Narrative: Going beyond advertising

So what is the new advertising paradigm for maps?

Maps have layered functionality: terrain, roads, satellite, traffic, public transport and images. Then there is the exploration layer: recommendations and general points-of-interest. And now Google has provided an additional local advertising layer.

However, adding an advertising layer may not prove to be effective in a map environment. There is more value to the exploration layer.

Yes, maps help us move in a utilitarian fashion from Point A to Point B and that is why Waze and other transit acquisitions have been so important. But maps also have a very non-utilitarian function.
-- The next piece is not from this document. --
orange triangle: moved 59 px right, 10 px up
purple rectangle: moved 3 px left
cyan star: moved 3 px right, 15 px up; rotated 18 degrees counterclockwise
Maps help the consumer simply explore and it is what will ultimately connect map users to brands and content owners. Maps tell stories because precisely they have a beginning and an end, and are defined by intent and clear purpose.

Instagram, Twitter and Facebook already situate the user’s photos and comments at a latitude and longitude: a country, a city, a bar. However, these social graphs are not map apps and location is an important but secondary metatag.

The opportunity is to build a new bespoke map layer for brands and content owners. Think map first.

Startups such as Findery and CityMaps have map-based user-generated content engines. Where is the content input engine for brands? How can brands visualize content and actively map this data across all their customers’ screens?

One company called Mapiary, based out of Singapore, is developing the tools to allow brands and retailers to layer rich navigation onto the map.

How can Unilever’s Becel margarine be more relevant to power walkers globally? Or how can Heineken weave narrative into a city pub crawl? Diageo, can map a DJ tour for Smirnoff. The New York Times can map its 36-Hour travel series in a rich contextual manner. This is new digital cartouche and as important as the underlying map.

WHERE IS THE new vision of brand advertising?

After the innovation that Lars Rasmussen (Google Maps) and John Hanke (Google Earth) brought to maps, we surely need to go beyond paid search models and allow owned content to become a rich and valuable layer in the 2014 map.